_Problem details_:
All entries are to be copied exactly, with pictures removed.

(Rendered page images)

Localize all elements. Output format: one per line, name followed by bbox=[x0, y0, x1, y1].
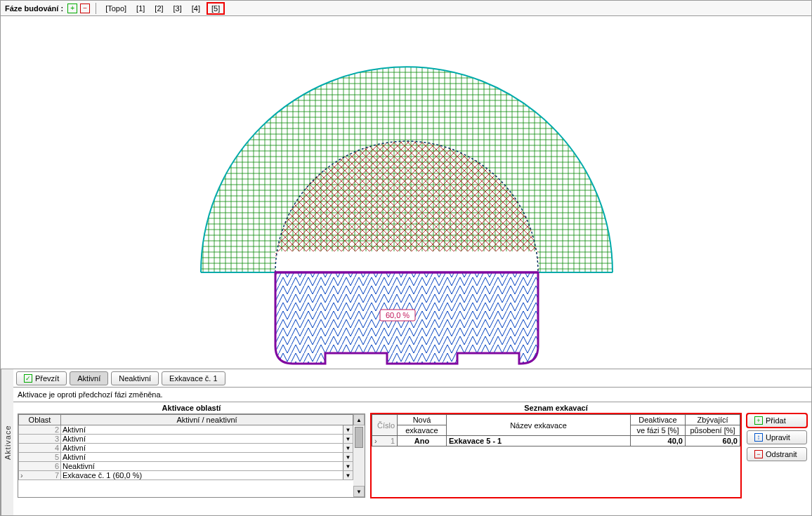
areas-group: Aktivace oblastí Oblast Aktivní / neakti… bbox=[18, 402, 365, 511]
phase-tab-3[interactable]: [3] bbox=[170, 4, 185, 13]
area-row[interactable]: 2Aktivní▼ bbox=[19, 425, 353, 435]
area-row-num: 2 bbox=[19, 425, 61, 435]
phasebar-label: Fáze budování : bbox=[5, 4, 63, 13]
chevron-down-icon[interactable]: ▼ bbox=[343, 471, 353, 479]
active-button[interactable]: Aktivní bbox=[70, 371, 108, 385]
status-message: Aktivace je oproti předchozí fázi změněn… bbox=[13, 388, 811, 402]
minus-icon: − bbox=[754, 450, 763, 458]
excavations-title: Seznam exkavací bbox=[371, 402, 741, 414]
excavations-group: Seznam exkavací Číslo Nová Název exkavac… bbox=[371, 402, 741, 511]
edit-button[interactable]: ↕ Upravit bbox=[747, 430, 807, 444]
chevron-down-icon[interactable]: ▼ bbox=[343, 462, 353, 470]
take-over-label: Převzít bbox=[35, 373, 59, 383]
area-row-state[interactable]: Exkavace č. 1 (60,0 %)▼ bbox=[61, 471, 353, 480]
panel-body: Aktivace oblastí Oblast Aktivní / neakti… bbox=[13, 402, 811, 515]
take-over-button[interactable]: ✓ Převzít bbox=[16, 371, 67, 385]
excavations-table-wrap: Číslo Nová Název exkavace Deaktivace Zbý… bbox=[371, 414, 741, 498]
areas-header-state: Aktivní / neaktivní bbox=[61, 415, 353, 425]
area-row[interactable]: 3Aktivní▼ bbox=[19, 435, 353, 444]
exc-header-rem2: působení [%] bbox=[686, 425, 740, 436]
phase-remove-icon[interactable]: − bbox=[80, 4, 90, 13]
edit-label: Upravit bbox=[766, 432, 790, 442]
area-row-state[interactable]: Aktivní▼ bbox=[61, 435, 353, 444]
edit-icon: ↕ bbox=[754, 433, 763, 442]
areas-header-num: Oblast bbox=[19, 415, 61, 425]
exc-row-deact: 40,0 bbox=[631, 436, 686, 446]
exc-header-deact1: Deaktivace bbox=[631, 415, 686, 425]
area-row[interactable]: 4Aktivní▼ bbox=[19, 444, 353, 453]
areas-table-wrap: Oblast Aktivní / neaktivní 2Aktivní▼3Akt… bbox=[18, 414, 365, 498]
area-row[interactable]: 6Neaktivní▼ bbox=[19, 462, 353, 471]
panel: ✓ Převzít Aktivní Neaktivní Exkavace č. … bbox=[13, 369, 811, 515]
plus-icon: + bbox=[754, 416, 763, 425]
excavation-row[interactable]: 1AnoExkavace 5 - 140,060,0 bbox=[372, 436, 740, 446]
area-row-state[interactable]: Aktivní▼ bbox=[61, 425, 353, 435]
exc-row-name: Exkavace 5 - 1 bbox=[447, 436, 631, 446]
areas-title: Aktivace oblastí bbox=[18, 402, 365, 414]
divider bbox=[96, 3, 96, 14]
action-buttons: + Přidat ↕ Upravit − Odstranit bbox=[747, 402, 807, 511]
scroll-down-icon[interactable]: ▼ bbox=[353, 486, 365, 497]
chevron-down-icon[interactable]: ▼ bbox=[343, 453, 353, 461]
phasebar: Fáze budování : + − [Topo] [1] [2] [3] [… bbox=[1, 1, 811, 16]
panel-toolbar: ✓ Převzít Aktivní Neaktivní Exkavace č. … bbox=[13, 369, 811, 388]
area-row[interactable]: 7Exkavace č. 1 (60,0 %)▼ bbox=[19, 471, 353, 480]
take-over-icon: ✓ bbox=[24, 374, 32, 383]
chevron-down-icon[interactable]: ▼ bbox=[343, 435, 353, 443]
chevron-down-icon[interactable]: ▼ bbox=[343, 425, 353, 434]
inactive-button[interactable]: Neaktivní bbox=[111, 371, 159, 385]
side-tab-aktivace[interactable]: Aktivace bbox=[1, 369, 13, 515]
scroll-up-icon[interactable]: ▲ bbox=[353, 414, 365, 425]
phase-add-icon[interactable]: + bbox=[67, 4, 77, 13]
exc-row-num: 1 bbox=[372, 436, 398, 446]
exc-row-remain: 60,0 bbox=[686, 436, 740, 446]
area-row-num: 6 bbox=[19, 462, 61, 471]
exc-header-deact2: ve fázi 5 [%] bbox=[631, 425, 686, 436]
chevron-down-icon[interactable]: ▼ bbox=[343, 444, 353, 452]
viewport[interactable]: 60,0 % bbox=[1, 16, 811, 369]
app-root: Fáze budování : + − [Topo] [1] [2] [3] [… bbox=[0, 0, 812, 516]
areas-scrollbar[interactable]: ▲ ▼ bbox=[353, 414, 365, 497]
exc-row-new: Ano bbox=[398, 436, 447, 446]
excavations-table: Číslo Nová Název exkavace Deaktivace Zbý… bbox=[372, 414, 740, 446]
exc-header-new2: exkavace bbox=[398, 425, 447, 436]
exc-header-rem1: Zbývající bbox=[686, 415, 740, 425]
remove-button[interactable]: − Odstranit bbox=[747, 447, 807, 461]
excavation-button[interactable]: Exkavace č. 1 bbox=[162, 371, 225, 385]
svg-text:60,0 %: 60,0 % bbox=[386, 311, 410, 319]
tunnel-diagram: 60,0 % bbox=[1, 16, 812, 370]
scroll-track[interactable] bbox=[353, 449, 365, 486]
exc-header-num: Číslo bbox=[372, 415, 398, 436]
phase-tab-1[interactable]: [1] bbox=[133, 4, 148, 13]
area-row-num: 7 bbox=[19, 471, 61, 480]
phase-tab-5[interactable]: [5] bbox=[207, 2, 225, 15]
add-button[interactable]: + Přidat bbox=[747, 414, 807, 428]
exc-header-new1: Nová bbox=[398, 415, 447, 425]
phase-tab-2[interactable]: [2] bbox=[151, 4, 166, 13]
percent-badge: 60,0 % bbox=[380, 310, 415, 321]
remove-label: Odstranit bbox=[766, 449, 797, 459]
area-row-num: 4 bbox=[19, 444, 61, 453]
exc-header-name: Název exkavace bbox=[447, 415, 631, 436]
area-row-state[interactable]: Aktivní▼ bbox=[61, 444, 353, 453]
area-row-num: 3 bbox=[19, 435, 61, 444]
areas-table: Oblast Aktivní / neaktivní 2Aktivní▼3Akt… bbox=[18, 414, 353, 497]
area-row[interactable]: 5Aktivní▼ bbox=[19, 453, 353, 462]
bottom-panel: Aktivace ✓ Převzít Aktivní Neaktivní Exk… bbox=[1, 369, 811, 515]
area-row-num: 5 bbox=[19, 453, 61, 462]
phase-tab-4[interactable]: [4] bbox=[188, 4, 204, 13]
scroll-thumb[interactable] bbox=[355, 427, 363, 448]
area-row-state[interactable]: Aktivní▼ bbox=[61, 453, 353, 462]
phase-tab-topo[interactable]: [Topo] bbox=[102, 4, 130, 13]
add-label: Přidat bbox=[766, 416, 786, 425]
area-row-state[interactable]: Neaktivní▼ bbox=[61, 462, 353, 471]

_Written solution_:
Localize all elements. Output format: one per line, name followed by bbox=[x0, y0, x1, y1].
areas-group: Aktivace oblastí Oblast Aktivní / neakti… bbox=[18, 402, 365, 511]
phase-tab-3[interactable]: [3] bbox=[170, 4, 185, 13]
area-row[interactable]: 2Aktivní▼ bbox=[19, 425, 353, 435]
area-row-num: 2 bbox=[19, 425, 61, 435]
phasebar-label: Fáze budování : bbox=[5, 4, 63, 13]
chevron-down-icon[interactable]: ▼ bbox=[343, 471, 353, 479]
active-button[interactable]: Aktivní bbox=[70, 371, 108, 385]
status-message: Aktivace je oproti předchozí fázi změněn… bbox=[13, 388, 811, 402]
minus-icon: − bbox=[754, 450, 763, 458]
excavations-title: Seznam exkavací bbox=[371, 402, 741, 414]
excavations-group: Seznam exkavací Číslo Nová Název exkavac… bbox=[371, 402, 741, 511]
edit-button[interactable]: ↕ Upravit bbox=[747, 430, 807, 444]
chevron-down-icon[interactable]: ▼ bbox=[343, 462, 353, 470]
take-over-label: Převzít bbox=[35, 373, 59, 383]
area-row-state[interactable]: Exkavace č. 1 (60,0 %)▼ bbox=[61, 471, 353, 480]
panel-body: Aktivace oblastí Oblast Aktivní / neakti… bbox=[13, 402, 811, 515]
take-over-button[interactable]: ✓ Převzít bbox=[16, 371, 67, 385]
excavations-table-wrap: Číslo Nová Název exkavace Deaktivace Zbý… bbox=[371, 414, 741, 498]
areas-header-state: Aktivní / neaktivní bbox=[61, 415, 353, 425]
area-row[interactable]: 3Aktivní▼ bbox=[19, 435, 353, 444]
exc-header-rem2: působení [%] bbox=[686, 425, 740, 436]
phase-remove-icon[interactable]: − bbox=[80, 4, 90, 13]
edit-label: Upravit bbox=[766, 432, 790, 442]
area-row-state[interactable]: Aktivní▼ bbox=[61, 435, 353, 444]
edit-icon: ↕ bbox=[754, 433, 763, 442]
areas-header-num: Oblast bbox=[19, 415, 61, 425]
exc-row-deact: 40,0 bbox=[631, 436, 686, 446]
exc-header-deact1: Deaktivace bbox=[631, 415, 686, 425]
area-row[interactable]: 4Aktivní▼ bbox=[19, 444, 353, 453]
areas-table-wrap: Oblast Aktivní / neaktivní 2Aktivní▼3Akt… bbox=[18, 414, 365, 498]
area-row[interactable]: 6Neaktivní▼ bbox=[19, 462, 353, 471]
panel: ✓ Převzít Aktivní Neaktivní Exkavace č. … bbox=[13, 369, 811, 515]
plus-icon: + bbox=[754, 416, 763, 425]
excavation-row[interactable]: 1AnoExkavace 5 - 140,060,0 bbox=[372, 436, 740, 446]
area-row-state[interactable]: Aktivní▼ bbox=[61, 425, 353, 435]
exc-row-name: Exkavace 5 - 1 bbox=[447, 436, 631, 446]
areas-title: Aktivace oblastí bbox=[18, 402, 365, 414]
divider bbox=[96, 3, 96, 14]
action-buttons: + Přidat ↕ Upravit − Odstranit bbox=[747, 402, 807, 511]
scroll-down-icon[interactable]: ▼ bbox=[353, 486, 365, 497]
chevron-down-icon[interactable]: ▼ bbox=[343, 453, 353, 461]
phasebar: Fáze budování : + − [Topo] [1] [2] [3] [… bbox=[1, 1, 811, 16]
panel-toolbar: ✓ Převzít Aktivní Neaktivní Exkavace č. … bbox=[13, 369, 811, 388]
area-row[interactable]: 7Exkavace č. 1 (60,0 %)▼ bbox=[19, 471, 353, 480]
take-over-icon: ✓ bbox=[24, 374, 32, 383]
chevron-down-icon[interactable]: ▼ bbox=[343, 435, 353, 443]
chevron-down-icon[interactable]: ▼ bbox=[343, 425, 353, 434]
inactive-button[interactable]: Neaktivní bbox=[111, 371, 159, 385]
side-tab-aktivace[interactable]: Aktivace bbox=[1, 369, 13, 515]
scroll-up-icon[interactable]: ▲ bbox=[353, 414, 365, 425]
phase-add-icon[interactable]: + bbox=[67, 4, 77, 13]
exc-row-num: 1 bbox=[372, 436, 398, 446]
exc-row-remain: 60,0 bbox=[686, 436, 740, 446]
area-row-num: 6 bbox=[19, 462, 61, 471]
exc-header-deact2: ve fázi 5 [%] bbox=[631, 425, 686, 436]
chevron-down-icon[interactable]: ▼ bbox=[343, 444, 353, 452]
viewport[interactable]: 60,0 % bbox=[1, 16, 811, 369]
app-root: Fáze budování : + − [Topo] [1] [2] [3] [… bbox=[0, 0, 812, 516]
areas-scrollbar[interactable]: ▲ ▼ bbox=[353, 414, 365, 497]
exc-row-new: Ano bbox=[398, 436, 447, 446]
excavations-table: Číslo Nová Název exkavace Deaktivace Zbý… bbox=[372, 414, 740, 446]
exc-header-new2: exkavace bbox=[398, 425, 447, 436]
exc-header-rem1: Zbývající bbox=[686, 415, 740, 425]
remove-button[interactable]: − Odstranit bbox=[747, 447, 807, 461]
excavation-button[interactable]: Exkavace č. 1 bbox=[162, 371, 225, 385]
svg-text:60,0 %: 60,0 % bbox=[386, 311, 410, 319]
tunnel-diagram: 60,0 % bbox=[1, 16, 812, 370]
scroll-track[interactable] bbox=[353, 449, 365, 486]
exc-header-num: Číslo bbox=[372, 415, 398, 436]
phase-tab-1[interactable]: [1] bbox=[133, 4, 148, 13]
area-row-num: 7 bbox=[19, 471, 61, 480]
phase-tab-5[interactable]: [5] bbox=[207, 2, 225, 15]
add-button[interactable]: + Přidat bbox=[747, 414, 807, 428]
exc-header-new1: Nová bbox=[398, 415, 447, 425]
phase-tab-2[interactable]: [2] bbox=[151, 4, 166, 13]
percent-badge: 60,0 % bbox=[380, 310, 415, 321]
remove-label: Odstranit bbox=[766, 449, 797, 459]
area-row-num: 4 bbox=[19, 444, 61, 453]
exc-header-name: Název exkavace bbox=[447, 415, 631, 436]
area-row-state[interactable]: Aktivní▼ bbox=[61, 444, 353, 453]
area-row-num: 3 bbox=[19, 435, 61, 444]
areas-table: Oblast Aktivní / neaktivní 2Aktivní▼3Akt… bbox=[18, 414, 353, 497]
area-row[interactable]: 5Aktivní▼ bbox=[19, 453, 353, 462]
bottom-panel: Aktivace ✓ Převzít Aktivní Neaktivní Exk… bbox=[1, 369, 811, 515]
area-row-num: 5 bbox=[19, 453, 61, 462]
phase-tab-4[interactable]: [4] bbox=[188, 4, 204, 13]
scroll-thumb[interactable] bbox=[355, 427, 363, 448]
area-row-state[interactable]: Aktivní▼ bbox=[61, 453, 353, 462]
phase-tab-topo[interactable]: [Topo] bbox=[102, 4, 130, 13]
add-label: Přidat bbox=[766, 416, 786, 425]
area-row-state[interactable]: Neaktivní▼ bbox=[61, 462, 353, 471]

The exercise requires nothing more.